New Delhi, Sep 11 (SocialNews.XYZ) The Delhi High Court has upheld a lower court's order that discharged a man of charges of kidnapping and sexually assaulting a girl.
Justice Sudhir Kumar Jain's decision was based on the girl's Aadhaar card, which indicated that she was of legal age at the time of the alleged crime.
The high court agreed with the trial court's judgement from July 2016, which had noted that the girl's school records did not have a birth certificate issued by the municipal corporation or any other statutory authority to verify her age.
The court ruled that in the absence of these documents, the Aadhaar card was a valid reference to ascertain the girl's age, as mandated by Section 94 of the Juvenile Justice (Care and Protection of Children) Act, 2015.
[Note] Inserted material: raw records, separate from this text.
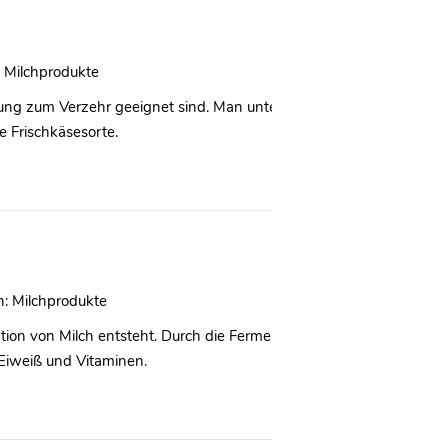
Milchprodukte
ifung zum Verzehr geeignet sind. Man unterscheidet Frischkäseprod
e Frischkäsesorte.
n:
Milchprodukte
ation von Milch entsteht. Durch die Fermentation entstandenen Ba
Eiweiß und Vitaminen.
The Aadhaar card showed her date of birth as January 1, 1994. Notably, the girl was not subjected to an ossification test to approximate her age.
During her statement before a magistrate, the girl had also stated that she had willingly gone with the man and, after marrying him, engaged in a physical relationship. She asserted that her year of birth was 1994, making her approximately 21 years old then.
However, the state had challenged the trial court's acquittal order, arguing that documents from the girl's school indicated that she was a minor during the alleged offense.
The judge stated that the trial court's order discharging the man under the provisions of the Protection Of Children from Sexual Offences (POCSO) Act and IPC was justified and required no interference.
In this case, the girl's mother had filed a police complaint, claiming that her 16-year-old daughter had gone missing.
However, the girl's Aadhaar card indicated that she was 21 years old at the time of the alleged incident in September 2015.
In defense, the man's counsel argued that the trial court had appropriately relied on the Aadhaar card, as it was the only official document providing a birth date, and the school record was not based on any birth certificate issued by the Municipal Corporation of Delhi (MCD) or any other statutory authority.
The high court observed that the investigating officer had not obtained any birth certificates from the girl's school, MCD, or other statutory bodies.
It also referenced a previous decision by a coordinating bench of the high court that had used the Aadhaar card as evidence of the girl's age.